RECORDS PROVIDED ▸
Start of Block
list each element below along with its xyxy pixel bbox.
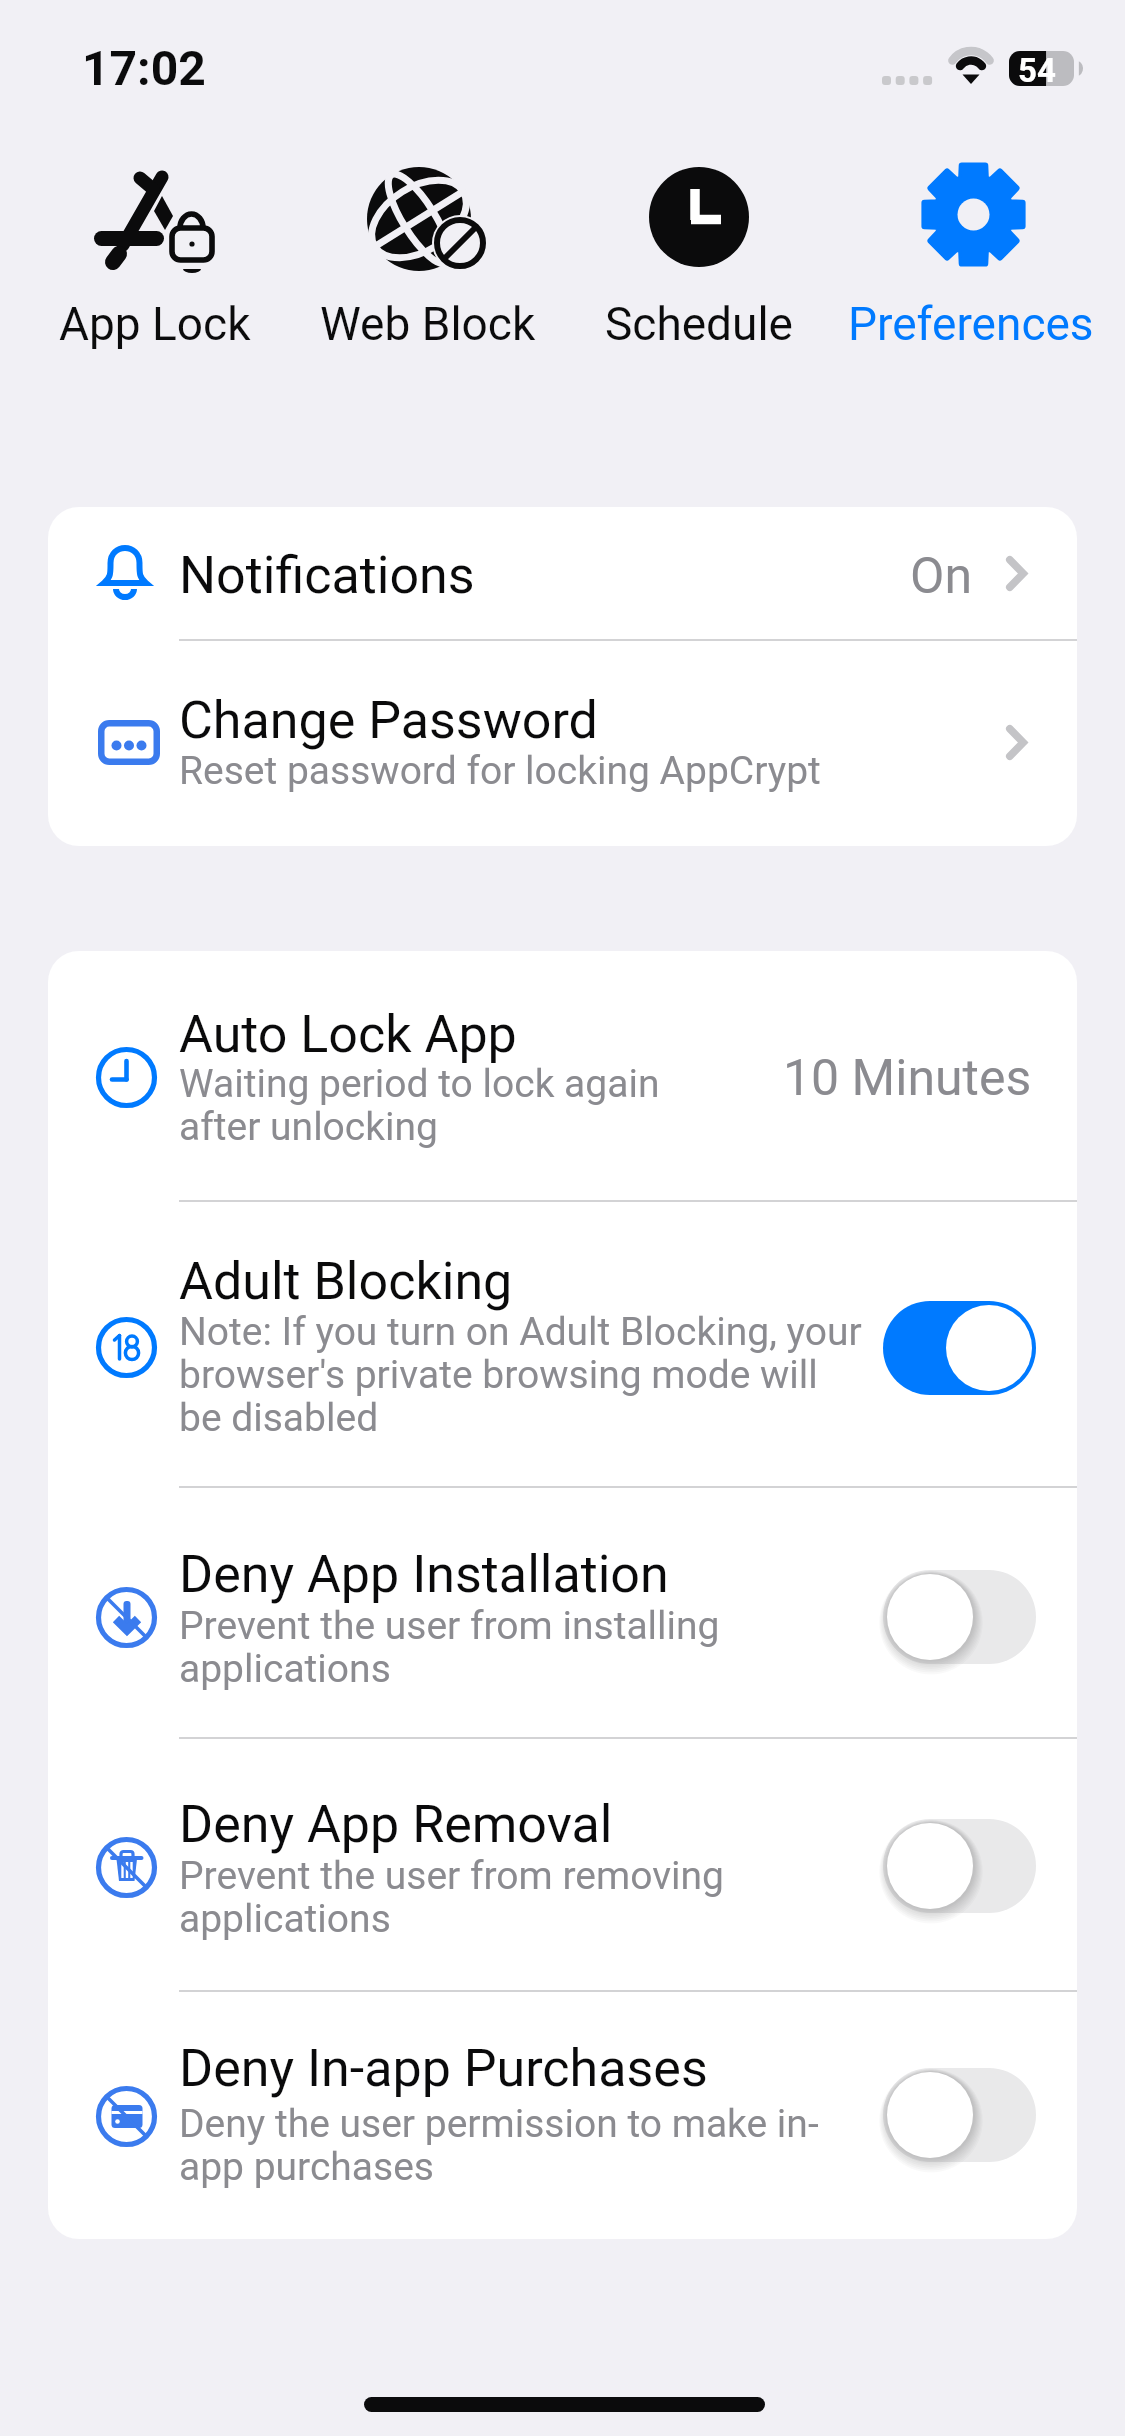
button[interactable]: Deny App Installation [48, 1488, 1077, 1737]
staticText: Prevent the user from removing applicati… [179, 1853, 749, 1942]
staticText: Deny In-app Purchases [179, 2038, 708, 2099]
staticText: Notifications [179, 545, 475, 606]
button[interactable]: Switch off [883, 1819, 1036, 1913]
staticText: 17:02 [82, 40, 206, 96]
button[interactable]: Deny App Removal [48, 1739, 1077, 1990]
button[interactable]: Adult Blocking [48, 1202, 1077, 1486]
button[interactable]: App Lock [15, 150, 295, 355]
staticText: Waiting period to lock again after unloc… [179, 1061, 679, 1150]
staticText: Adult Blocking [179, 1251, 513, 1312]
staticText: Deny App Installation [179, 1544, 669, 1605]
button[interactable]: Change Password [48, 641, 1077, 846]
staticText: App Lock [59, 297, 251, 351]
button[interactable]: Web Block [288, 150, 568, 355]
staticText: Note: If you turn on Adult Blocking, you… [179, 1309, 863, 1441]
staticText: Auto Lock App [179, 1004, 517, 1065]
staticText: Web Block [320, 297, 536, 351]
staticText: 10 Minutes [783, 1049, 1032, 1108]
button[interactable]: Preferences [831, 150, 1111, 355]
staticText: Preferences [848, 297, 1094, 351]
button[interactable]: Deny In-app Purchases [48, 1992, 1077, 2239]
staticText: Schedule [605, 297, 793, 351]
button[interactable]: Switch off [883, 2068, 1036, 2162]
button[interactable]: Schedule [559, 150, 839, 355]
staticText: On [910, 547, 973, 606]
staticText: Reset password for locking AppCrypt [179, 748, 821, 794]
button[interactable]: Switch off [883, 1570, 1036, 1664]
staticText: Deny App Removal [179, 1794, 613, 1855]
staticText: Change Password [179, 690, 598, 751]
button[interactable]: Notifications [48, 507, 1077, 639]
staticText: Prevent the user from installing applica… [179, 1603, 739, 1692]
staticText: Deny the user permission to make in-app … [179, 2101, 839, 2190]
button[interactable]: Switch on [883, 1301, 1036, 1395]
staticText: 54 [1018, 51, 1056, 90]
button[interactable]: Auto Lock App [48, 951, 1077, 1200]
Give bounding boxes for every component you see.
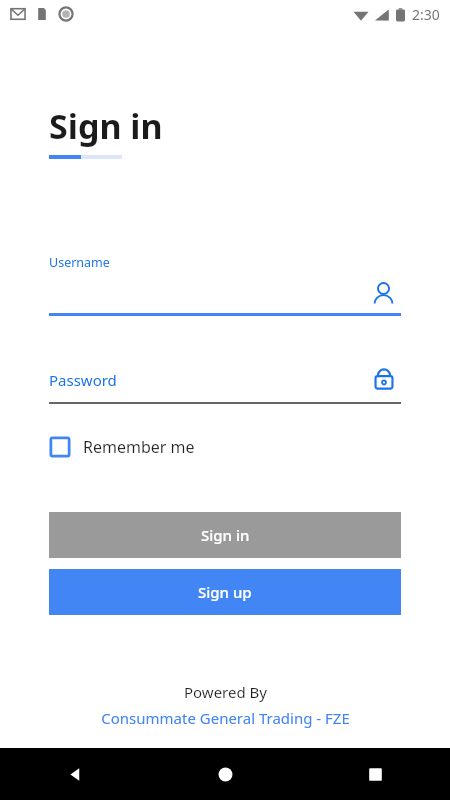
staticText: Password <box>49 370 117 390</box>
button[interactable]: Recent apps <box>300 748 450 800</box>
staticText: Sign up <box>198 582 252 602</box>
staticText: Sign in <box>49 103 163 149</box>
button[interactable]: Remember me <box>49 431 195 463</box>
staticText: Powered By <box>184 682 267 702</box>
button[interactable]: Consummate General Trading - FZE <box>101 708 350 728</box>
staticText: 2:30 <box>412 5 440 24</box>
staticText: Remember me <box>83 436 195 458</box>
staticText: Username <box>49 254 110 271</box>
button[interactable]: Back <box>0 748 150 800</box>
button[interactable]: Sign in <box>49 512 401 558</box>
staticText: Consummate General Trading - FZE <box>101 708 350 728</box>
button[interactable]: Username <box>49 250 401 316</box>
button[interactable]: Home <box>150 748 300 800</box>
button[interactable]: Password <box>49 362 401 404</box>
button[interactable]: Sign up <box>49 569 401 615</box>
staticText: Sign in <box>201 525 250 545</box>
End of Block
TASK INSTRUCTIONS ▸
Could you write out exactly the lines running from the one with "Give bounding boxes" through the last line of the data above, both ends kept, and omit any picture?

EXPECTED ANSWER ▸
Give bounding boxes for every component you see.
staticText: Password <box>49 370 117 390</box>
button[interactable]: Recent apps <box>300 748 450 800</box>
staticText: Sign up <box>198 582 252 602</box>
staticText: Sign in <box>49 103 163 149</box>
button[interactable]: Remember me <box>49 431 195 463</box>
staticText: Powered By <box>184 682 267 702</box>
button[interactable]: Consummate General Trading - FZE <box>101 708 350 728</box>
staticText: 2:30 <box>412 5 440 24</box>
staticText: Remember me <box>83 436 195 458</box>
staticText: Username <box>49 254 110 271</box>
button[interactable]: Back <box>0 748 150 800</box>
button[interactable]: Sign in <box>49 512 401 558</box>
staticText: Consummate General Trading - FZE <box>101 708 350 728</box>
button[interactable]: Username <box>49 250 401 316</box>
button[interactable]: Home <box>150 748 300 800</box>
button[interactable]: Password <box>49 362 401 404</box>
button[interactable]: Sign up <box>49 569 401 615</box>
staticText: Sign in <box>201 525 250 545</box>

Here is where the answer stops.